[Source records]
--------------------

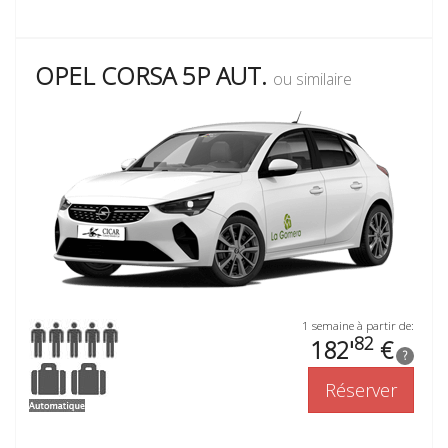
OPEL CORSA 5P AUT.
ou similaire
1 semaine à partir de:
82
182'
€
?
Réserver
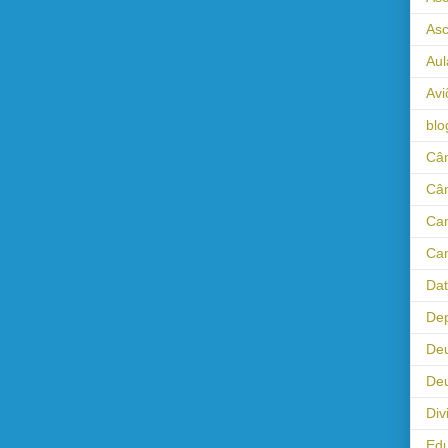
As
Aul
Avi
blo
Câm
Câ
Cam
Cam
Da
Dep
De
Deu
Div
Ed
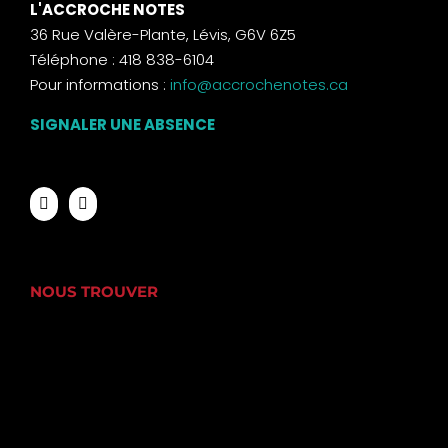
L'ACCROCHE NOTES
36 Rue Valère-Plante, Lévis, G6V 6Z5
Téléphone : 418 838-6104
Pour informations :
info@accrochenotes.ca
SIGNALER UNE ABSENCE
NOUS TROUVER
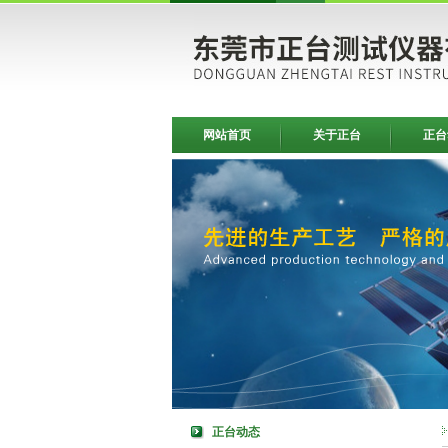
网站首页
关于正台
正台
正台动态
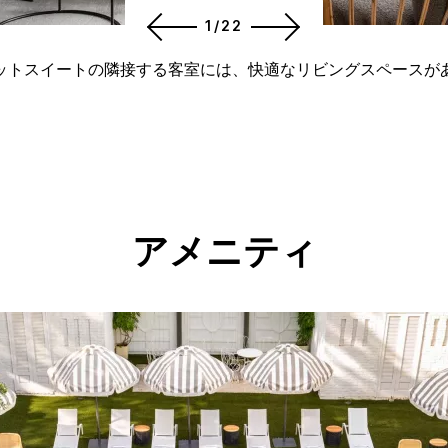
1/22
ットスイートの隣接する客室には、快適なリビングスペースが
アメニティ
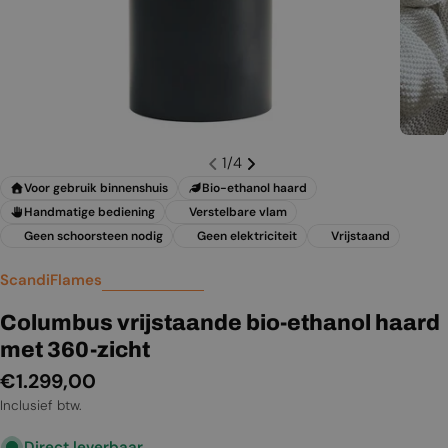
1
/
4
Voor gebruik binnenshuis
Bio-ethanol haard
Handmatige bediening
Verstelbare vlam
Geen schoorsteen nodig
Geen elektriciteit
Vrijstaand
ScandiFlames
Columbus vrijstaande bio-ethanol haard
met 360-zicht
Normale
€1.299,00
prijs
Inclusief btw.
Direct leverbaar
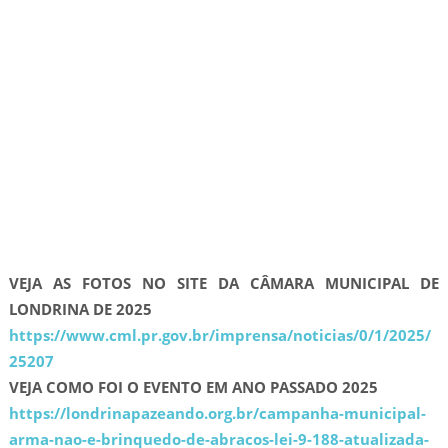
VEJA AS FOTOS NO SITE DA CÂMARA MUNICIPAL DE
LONDRINA DE 2025
https://www.cml.pr.gov.br/imprensa/noticias/0/1/2025/
25207
VEJA COMO FOI O EVENTO EM ANO PASSADO 2025
https://londrinapazeando.org.br/campanha-municipal-
arma-nao-e-brinquedo-de-abracos-lei-9-188-atualizada-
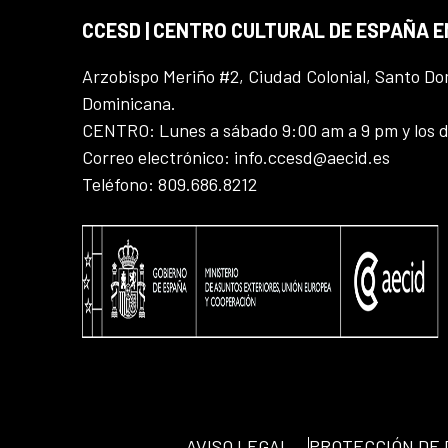
CCESD | CENTRO CULTURAL DE ESPAÑA 
Arzobispo Meriño #2, Ciudad Colonial, Santo D
Dominicana.
CENTRO: Lunes a sábado 9:00 am a 9 pm y los 
Correo electrónico: info.ccesd@aecid.es
Teléfono: 809.686.8212
AVISO LEGAL
PROTECCIÓN DE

--------------------

**BRIEF**.
Would you copy all lines in the records where the string "https" appears?

**RESPONSE AREA**.
https://www.cml.pr.gov.br/imprensa/noticias/0/1/2025/
https://londrinapazeando.org.br/campanha-municipal-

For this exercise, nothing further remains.